/ 23 September 1998

DRC rebels thwart road siege

OWN CORRESPONDENT, Johannesburg | Wednesday 10.00pm.

DEMOCRATIC Republic of Congo rebels on Wednesday said they killed at least 50 Rwandan Hutu and Mai-Mai fighters when rebel troops attempted to cut the road outside rebel headquarters in Goma.

Lunda Bululu, one of rebel leaders, said the road was opened after a two-hour gunbattle, and soldiers on foot patrolled the area and searched houses for the attackers believed to hiding in and around the rebel stronghold at the northern end of Lake Kivu. Bululu said five women and one child at Ndosha orphanage just outside Goma, were killed when the attackers opened fire from banana plantations.

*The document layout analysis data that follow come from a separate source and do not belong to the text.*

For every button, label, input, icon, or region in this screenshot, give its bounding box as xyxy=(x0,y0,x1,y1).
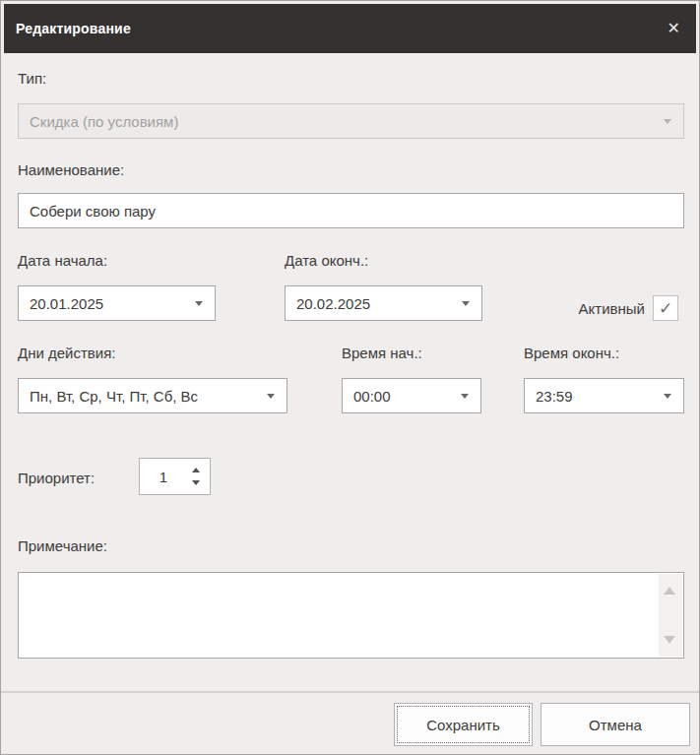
scroll-up-icon[interactable] xyxy=(664,587,675,595)
arrow-up-icon[interactable] xyxy=(192,468,200,472)
chevron-down-icon xyxy=(664,119,671,124)
time-end-dropdown[interactable]: 23:59 xyxy=(524,378,684,413)
type-dropdown: Скидка (по условиям) xyxy=(18,103,684,139)
time-start-label: Время нач.: xyxy=(342,345,422,361)
date-end-dropdown[interactable]: 20.02.2025 xyxy=(285,285,482,321)
date-start-value: 20.01.2025 xyxy=(30,295,103,312)
priority-label: Приоритет: xyxy=(18,470,95,486)
edit-dialog: Редактирование ✕ Тип: Скидка (по условия… xyxy=(0,0,700,755)
cancel-button[interactable]: Отмена xyxy=(541,703,690,746)
priority-stepper[interactable]: 1 xyxy=(139,458,211,495)
scroll-down-icon[interactable] xyxy=(664,636,675,644)
time-end-label: Время оконч.: xyxy=(524,345,619,361)
dialog-title: Редактирование xyxy=(16,21,131,36)
arrow-down-icon[interactable] xyxy=(192,480,200,485)
name-input[interactable] xyxy=(18,193,684,228)
chevron-down-icon xyxy=(195,301,203,306)
save-button[interactable]: Сохранить xyxy=(394,703,533,746)
name-label: Наименование: xyxy=(18,161,124,178)
type-label: Тип: xyxy=(18,70,46,87)
active-label: Активный xyxy=(579,300,645,317)
type-dropdown-value: Скидка (по условиям) xyxy=(30,113,178,130)
time-end-value: 23:59 xyxy=(536,388,573,405)
days-dropdown[interactable]: Пн, Вт, Ср, Чт, Пт, Сб, Вс xyxy=(18,378,287,413)
check-icon: ✓ xyxy=(659,298,672,319)
active-checkbox[interactable]: ✓ xyxy=(653,295,678,321)
date-end-value: 20.02.2025 xyxy=(296,295,370,312)
priority-stepper-buttons xyxy=(190,459,204,494)
chevron-down-icon xyxy=(461,394,469,399)
footer-divider xyxy=(1,691,699,693)
date-start-dropdown[interactable]: 20.01.2025 xyxy=(18,285,216,321)
note-scrollbar[interactable] xyxy=(659,574,682,657)
time-start-value: 00:00 xyxy=(353,388,391,405)
days-value: Пн, Вт, Ср, Чт, Пт, Сб, Вс xyxy=(30,388,198,405)
close-icon[interactable]: ✕ xyxy=(668,21,680,36)
note-textarea[interactable] xyxy=(18,572,684,659)
priority-value: 1 xyxy=(140,459,187,494)
dialog-titlebar: Редактирование ✕ xyxy=(4,4,696,53)
date-start-label: Дата начала: xyxy=(18,252,107,269)
chevron-down-icon xyxy=(267,394,275,399)
note-label: Примечание: xyxy=(18,537,107,554)
time-start-dropdown[interactable]: 00:00 xyxy=(342,378,481,413)
date-end-label: Дата оконч.: xyxy=(285,252,368,269)
chevron-down-icon xyxy=(664,394,671,399)
chevron-down-icon xyxy=(462,301,470,306)
active-group: Активный ✓ xyxy=(579,295,678,321)
days-label: Дни действия: xyxy=(18,345,115,361)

On Wednesday, rebel leader Ernest Wamba dia Wamba flew to the Rwandan capital, Kigali, for consultations with the Rwandan authorities.

Meanwhile, African leaders on Tuesday defended their decision to intervene in the conflict, telling heads of state that the sprawling central African nation would collapse if rebels ousted President Laurent Kabila. Speaking at the UN General Assembly, Namibian foreign minister Theo-Ben Gurirab said his country sent in troops “for the sole purpose of preventing the collapse of the state machinery and the violation of the sovereignty and territorial integrity” of a fellow African country.